The G7 is meeting in Marseille to consider a “coordinated response”.
The two-day meeting comes as the Organisation for Economic Co-operation and Development predicted a global slowdown this year.
Europe is also struggling with a sovereign debt crisis.
“The key message I wish to convey today is that countries must act now – and act boldly – to steer their economies through this dangerous new phase of the recovery,” Ms Lagarde said in London, before flying to the G7 meeting.
She also praised President Barack Obama’s new $450bn (£282bn) jobs plan to try to boost the world’s largest economy.
“All this is happening at a time when the scope for policy action is considerably narrower than when the crisis first erupted,” she said. “But while the policy options may be fewer, there is a path to recovery.”
Speaking at the same event in London before leaving for the G7 talks, Chancellor George Osborne vowed to stick to the UK’s deficit reduction plan – which has so far helped the UK avoid the kind of bond market turmoil seen in the eurozone.
“It is the rock of stability on which our economy is built,” he said.
The IMF chief praised the UK’s plans – with several caveats.
“Since the summer, the outlook has become more subdued – including in the rest of Europe and the United States, the UK’s major trading partners. So risk levels are rising,” she said.

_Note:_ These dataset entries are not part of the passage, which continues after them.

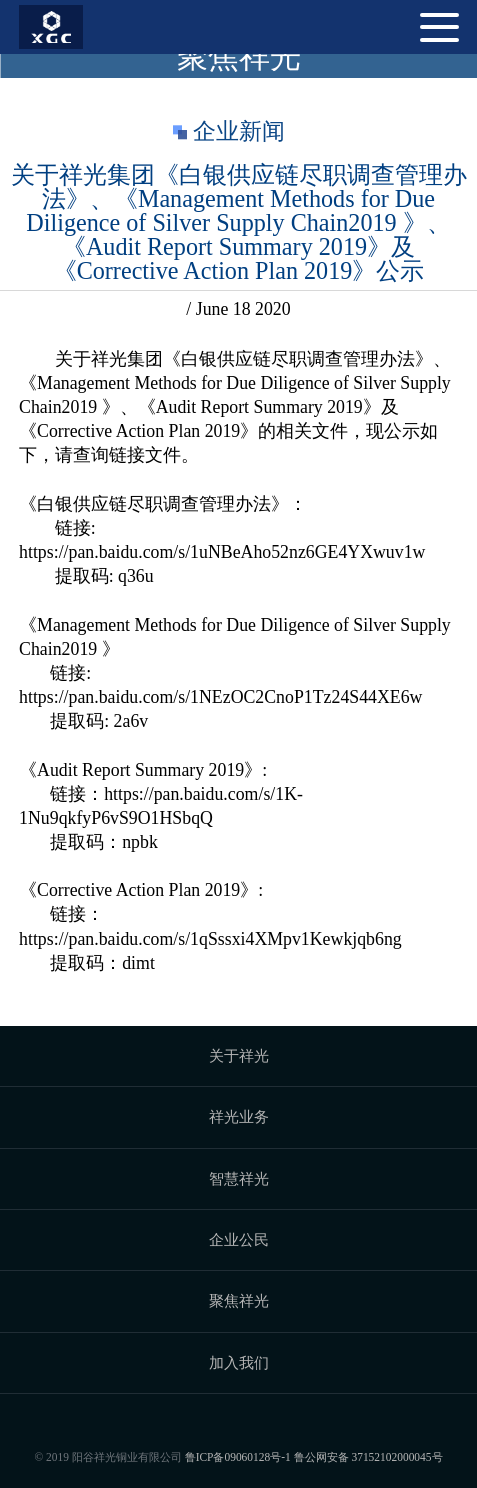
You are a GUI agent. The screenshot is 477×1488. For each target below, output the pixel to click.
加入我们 (239, 1362)
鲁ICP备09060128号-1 (238, 1457)
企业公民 (239, 1239)
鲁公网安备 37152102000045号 (368, 1457)
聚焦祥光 (239, 1300)
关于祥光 (239, 1055)
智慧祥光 (239, 1178)
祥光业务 (239, 1116)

“The policy stance remains appropriate, but this heightened risk means a heightened readiness to respond – particularly if it looks like the economy is headed for a prolonged period of weak growth and high unemployment.”
In response, Labour’s Ed Balls again argued for temporary tax cuts to help kick-start the economy.
“While George Osborne insists there can never be a change of course and we must plough on regardless, Christine Lagarde rightly warns ministers will need to act if slow growth and high unemployment continues,” the shadow chancellor said.
Rocky road ahead
No communique will be issued after the talks in Marseille, according to French Finance Minister Francois Baroin.
Earlier, Japanese Finance Minister Jun Azumi said he would explain his nation’s intervention to stem the increase in its currency, which has hurt its exporters.
“Japan’s economy has been steadily recovering, but I’m concerned that it is showing some signs of downturn due to the yen’s rise,” Mr Azumi said.
“I want to share the view that it would be bad for the world economy if Japan’s economy faces downturn.”
The OECD predicts the G7 economies will grow by just 0.2% in the last three months of the year.
The group also expects 0.3% growth in the UK in the fourth quarter, but said the economy could contract by as much as 1%.